++++ Data listing ++++

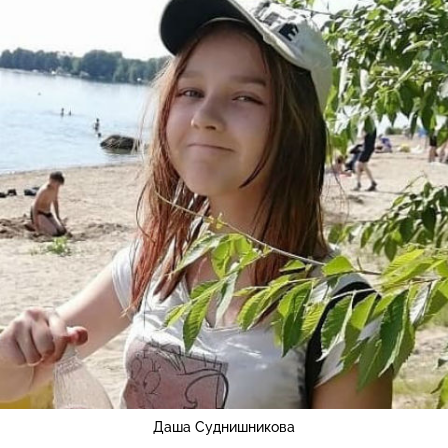
Даша Суднишникова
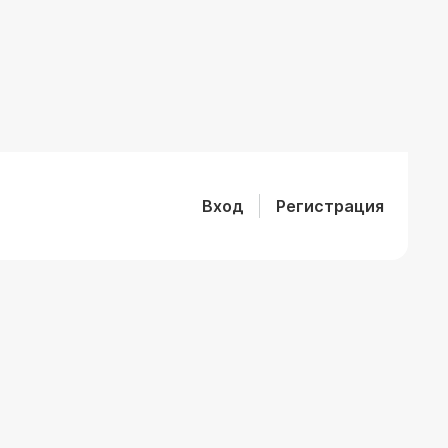
Вход
Регистрация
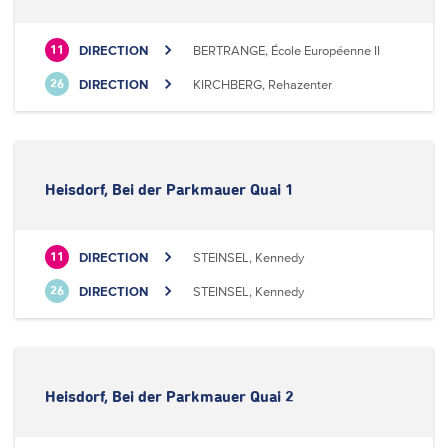
DIRECTION
BERTRANGE, École Européenne II
11
DIRECTION
KIRCHBERG, Rehazenter
26
Heisdorf, Bei der Parkmauer Quai 1
DIRECTION
STEINSEL, Kennedy
11
DIRECTION
STEINSEL, Kennedy
26
Heisdorf, Bei der Parkmauer Quai 2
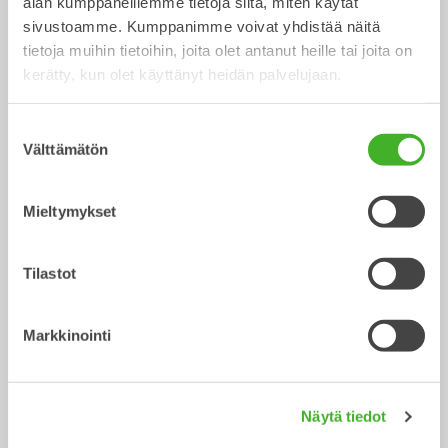
alan kumppaneillemme tietoja siitä, miten käytät
sivustoamme. Kumppanimme voivat yhdistää näitä
V-ojakauhat
Lajittelukauhat
tietoja muihin tietoihin, joita olet antanut heille tai joita on
Kauha
Kauha
0-22
tonnisiin
2-32
tonnisiin
kerätty, kun olet käyttänyt heidän palvelujaan.
Suostumuksen
Välttämätön
valinta
Mieltymykset
Tilastot
Välppäkauhat
Kuokkakauhat
Kauha
Kauha
0-20
tonnisiin
0-33
tonnisiin
Markkinointi
Näytä tiedot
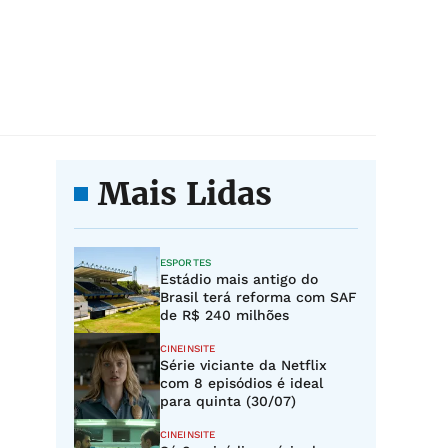
Mais Lidas
ESPORTES
Estádio mais antigo do
Brasil terá reforma com SAF
de R$ 240 milhões
CINEINSITE
Série viciante da Netflix
com 8 episódios é ideal
para quinta (30/07)
CINEINSITE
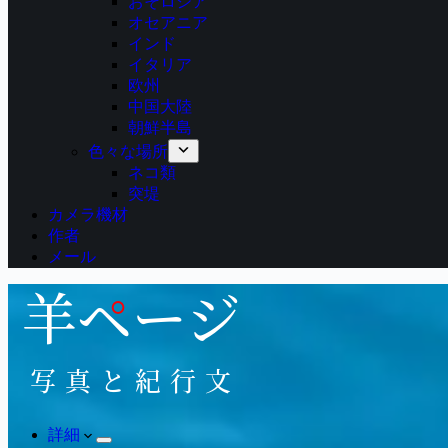
おそロシア
オセアニア
インド
イタリア
欧州
中国大陸
朝鮮半島
色々な場所
ネコ類
突堤
カメラ機材
作者
メール
詳細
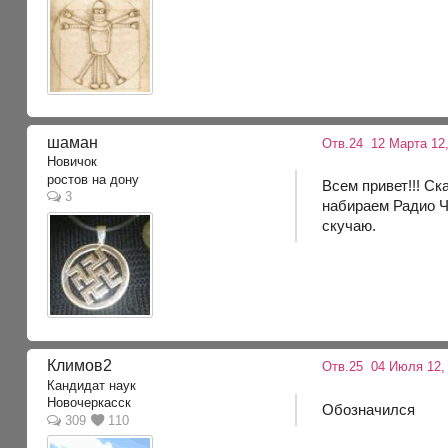
шаман
Отв.24
12 Марта 12,
Новичок
ростов на дону
Всем привет!!! Ск
3
набираем Радио Ча
скучаю.
Климов2
Отв.25
04 Июля 12, 
Кандидат наук
Новочеркасск
Обозначился
309
110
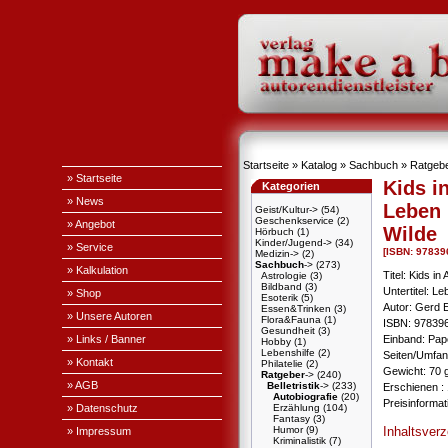
Startseite
»
Katalog
»
Sachbuch
»
Ratgeb
» Startseite
Kids i
Kategorien
» News
Leben 
Geist/Kultur->
(54)
Geschenkservice
(2)
» Angebot
Wilde
Hörbuch
(1)
Kinder/Jugend->
(34)
» Service
[ISBN: 9783
Medizin->
(2)
Sachbuch
->
(273)
» Kalkulation
Titel: Kids in
Astrologie
(3)
Bildband
(3)
Untertitel: L
» Shop
Esoterik
(5)
Autor: Gerd 
Essen&Trinken
(3)
» Unsere Autoren
Flora&Fauna
(1)
ISBN: 97839
Gesundheit
(3)
» Links / Banner
Einband: Pa
Hobby
(1)
Lebenshilfe
(2)
Seiten/Umfan
» Kontakt
Philatelie
(2)
Gewicht: 70 
Ratgeber
->
(240)
» AGB
Belletristik
->
(233)
Erschienen : 
Autobiografie
(20)
Preisinforma
» Datenschutz
Erzählung
(104)
Fantasy
(3)
Inhaltsver
Humor
(9)
» Impressum
Kriminalistik
(7)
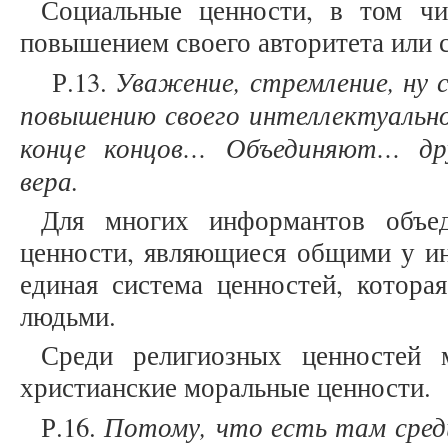
Социальные ценности, в том чи
повышением своего авторитета или с
Уважение, стремление, ну с
Р.13.
повышению своего интеллектуальног
конце концов… Объединяют… дру
вера.
Для многих информантов объе
ценности, являющиеся общими у ин
единая система ценностей, котора
людьми.
Среди религиозных ценностей 
христианские моральные ценности.
Потому, что есть там сред
Р.16.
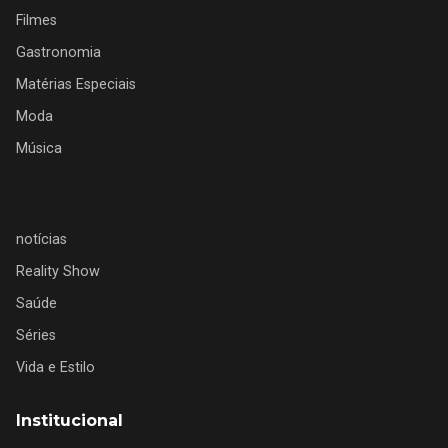
Filmes
Gastronomia
Matérias Especiais
Moda
Música
notícias
Reality Show
Saúde
Séries
Vida e Estilo
Institucional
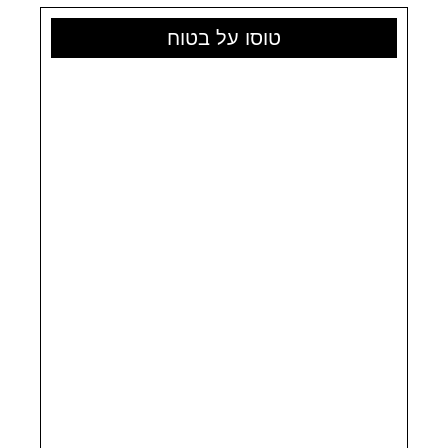
למשפחה
טוסו על בטוח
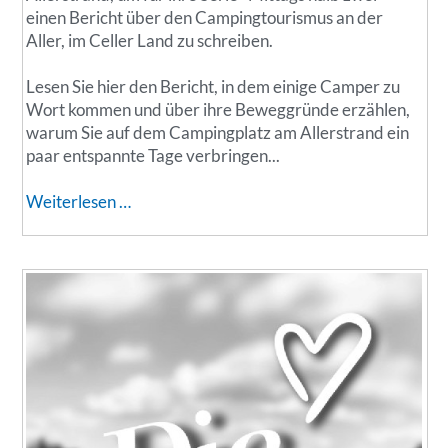
einen Bericht über den Campingtourismus an der
Aller, im Celler Land zu schreiben.
Lesen Sie hier den Bericht, in dem einige Camper zu
Wort kommen und über ihre Beweggründe erzählen,
warum Sie auf dem Campingplatz am Allerstrand ein
paar entspannte Tage verbringen...
C
Weiterlesen …
e
l
l
e
s
c
h
e
Z
e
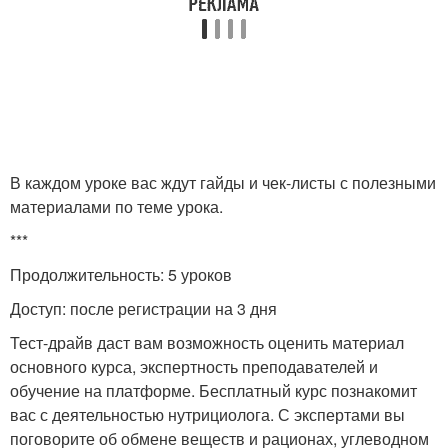
В каждом уроке вас ждут гайды и чек-листы с полезными
материалами по теме урока.
***
Продолжительность: 5 уроков
Доступ: после регистрации на 3 дня
Тест-драйв даст вам возможность оценить материал
основного курса, экспертность преподавателей и
обучение на платформе. Бесплатный курс познакомит
вас с деятельностью нутрициолога. С экспертами вы
поговорите об обмене веществ и рационах, углеводном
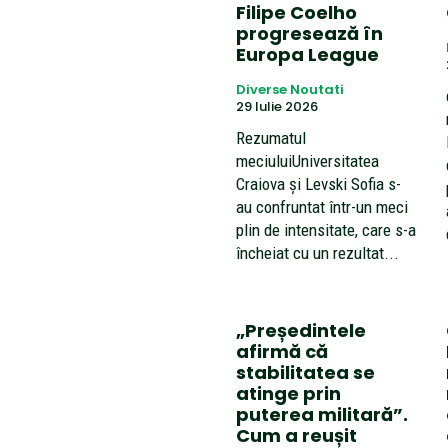
Filipe Coelho
progresează în
Europa League
Diverse Noutati
29 Iulie 2026
Rezumatul
meciuluiUniversitatea
Craiova și Levski Sofia s-
au confruntat într-un meci
plin de intensitate, care s-a
încheiat cu un rezultat...
„Președintele
afirmă că
stabilitatea se
atinge prin
puterea militară”.
Cum a reușit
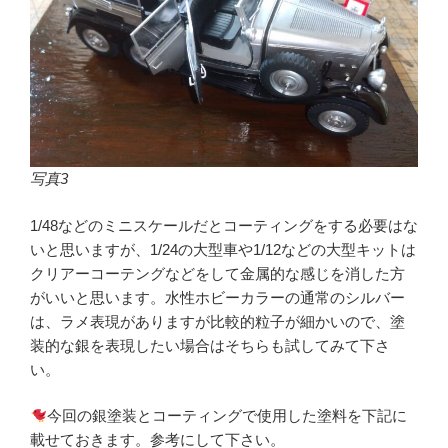
写真3
1/48などのミニスケールだとコーティングをする必要はな
いと思いますが、1/24の大型車や1/12などの大型キットは
クリアーコーテングなどをして金属的な感じを消した方
がいいと思います。水性ホビーカラーの通常のシルバー
は、ラメ表現がありますが比較的粒子が細かいので、塗
装的な銀を表現したい場合はそちらも試してみて下さ
い。
今回の銀塗装とコーティングで使用した塗料を下記に
載せておきます。参考にして下さい。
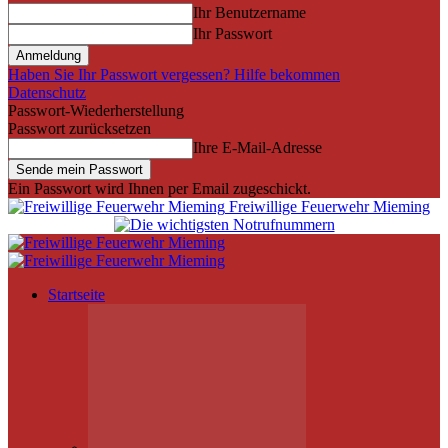
Ihr Benutzername
Ihr Passwort
Haben Sie Ihr Passwort vergessen? Hilfe bekommen
Datenschutz
Passwort-Wiederherstellung
Passwort zurücksetzen
Ihre E-Mail-Adresse
Ein Passwort wird Ihnen per Email zugeschickt.
Freiwillige Feuerwehr Mieming
Startseite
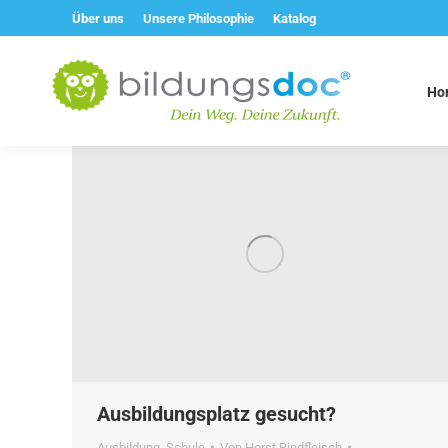
Über uns
Unsere Philosophie
Katalog
Ho
Ausbildungsplatz gesucht?
Ausbildung
,
Schule
Von
Horst Rindfleisch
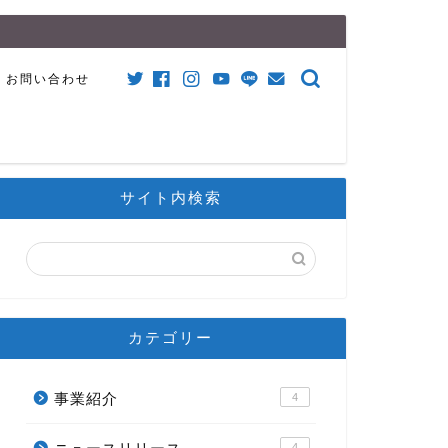
お問い合わせ
サイト内検索
カテゴリー
事業紹介
4
4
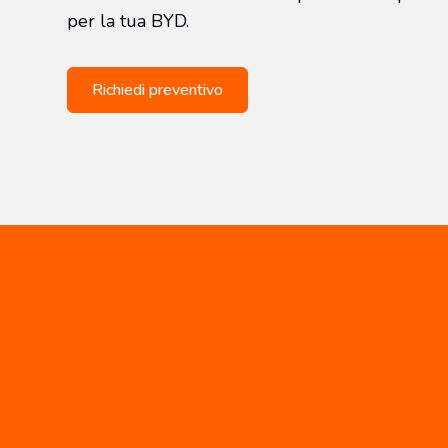
per la tua BYD.
Richiedi preventivo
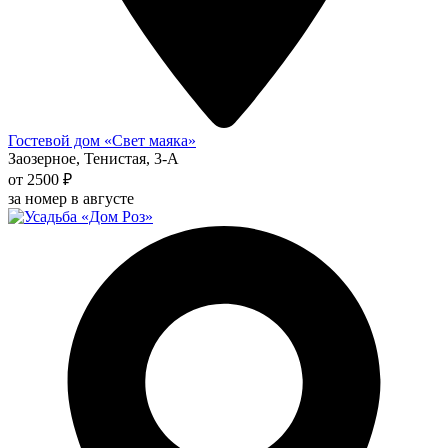
Гостевой дом «Свет маяка»
Заозерное, Тенистая, 3-А
от 2500 ₽
за номер в августе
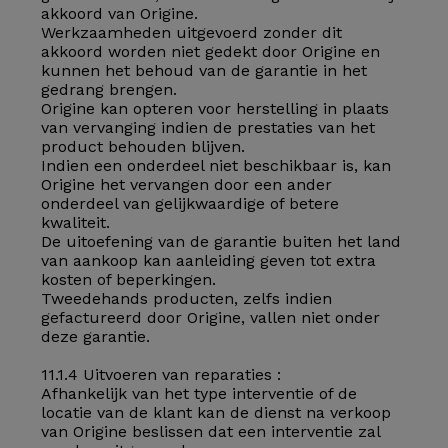
akkoord van Origine.
Werkzaamheden uitgevoerd zonder dit
akkoord worden niet gedekt door Origine en
kunnen het behoud van de garantie in het
gedrang brengen.
Origine kan opteren voor herstelling in plaats
van vervanging indien de prestaties van het
product behouden blijven.
Indien een onderdeel niet beschikbaar is, kan
Origine het vervangen door een ander
onderdeel van gelijkwaardige of betere
kwaliteit.
De uitoefening van de garantie buiten het land
van aankoop kan aanleiding geven tot extra
kosten of beperkingen.
Tweedehands producten, zelfs indien
gefactureerd door Origine, vallen niet onder
deze garantie.
11.1.4 Uitvoeren van reparaties :
Afhankelijk van het type interventie of de
locatie van de klant kan de dienst na verkoop
van Origine beslissen dat een interventie zal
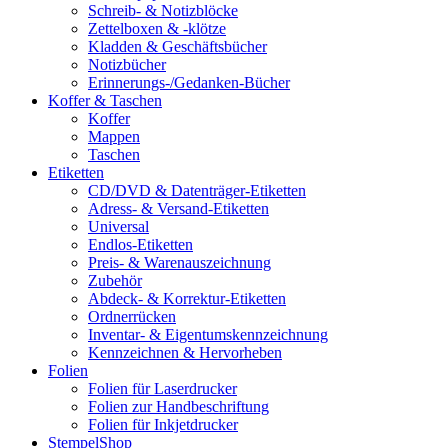
Schreib- & Notizblöcke
Zettelboxen & -klötze
Kladden & Geschäftsbücher
Notizbücher
Erinnerungs-/Gedanken-Bücher
Koffer & Taschen
Koffer
Mappen
Taschen
Etiketten
CD/DVD & Datenträger-Etiketten
Adress- & Versand-Etiketten
Universal
Endlos-Etiketten
Preis- & Warenauszeichnung
Zubehör
Abdeck- & Korrektur-Etiketten
Ordnerrücken
Inventar- & Eigentumskennzeichnung
Kennzeichnen & Hervorheben
Folien
Folien für Laserdrucker
Folien zur Handbeschriftung
Folien für Inkjetdrucker
StempelShop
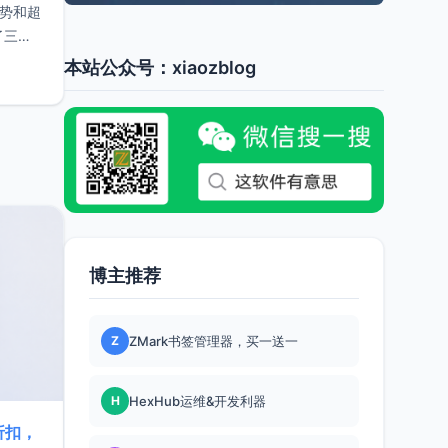
手势和超
了三种
本站公众号：xiaozblog
博主推荐
Z
ZMark书签管理器，买一送一
H
HexHub运维&开发利器
折扣，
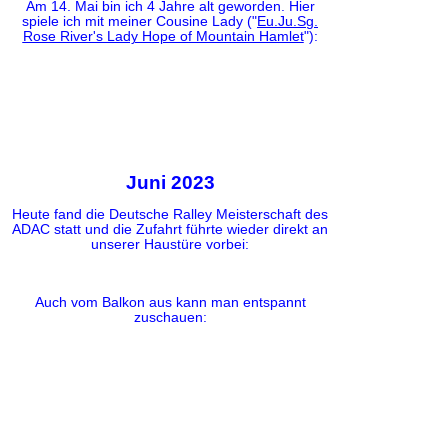
Am 14. Mai bin ich 4 Jahre alt geworden. Hier
spiele ich mit meiner Cousine Lady ("
Eu.Ju.Sg.
Rose River's Lady Hope of Mountain Hamlet
"):
Juni 2023
Heute fand die Deutsche Ralley Meisterschaft des
ADAC statt und die Zufahrt führte wieder direkt an
unserer Haustüre vorbei:
Auch vom Balkon aus kann man entspannt
zuschauen:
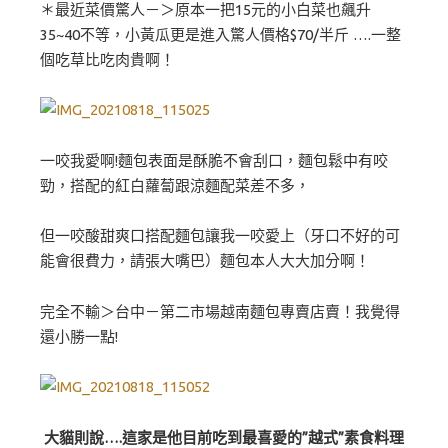
＊最近菜價驚人－＞原本一把15元的小白菜也飆升
35~40不等，小黃瓜更是進入驚人價格$70/半斤 ….一整
個吃草比吃肉貴啊！
一咬我愛啊!麵包表面是酥脆不會刮口，麵包鬆中有咬
勁，搭配的紅白蘿蔔跟涼麵配菜差不多，
但一咬酸甜爽口搭配麵包讓我一咬愛上（牙口不好的可
能會很費力，請張大嘴巴）麵包本人大大加分啊！
完全不輸＞台中－第二市場越南麵包專賣店賣！我覺得
還小勝一點!
大貓則說….這家是他目前吃到最喜愛的”越式”素食料理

++++

- _How to complete this task_: In the answer, give only the lines from the top of the data above through the line with "alan kumppaneillemme tietoja", reproduced exactly; no picture may appear.

- _Your solution_:
Даша Суднишникова
Вход
Регистрация
DIRECTION
BERTRANGE, École Européenne II
11
DIRECTION
KIRCHBERG, Rehazenter
26
Heisdorf, Bei der Parkmauer Quai 1
DIRECTION
STEINSEL, Kennedy
11
DIRECTION
STEINSEL, Kennedy
26
Heisdorf, Bei der Parkmauer Quai 2
alan kumppaneillemme tietoja siitä, miten käytät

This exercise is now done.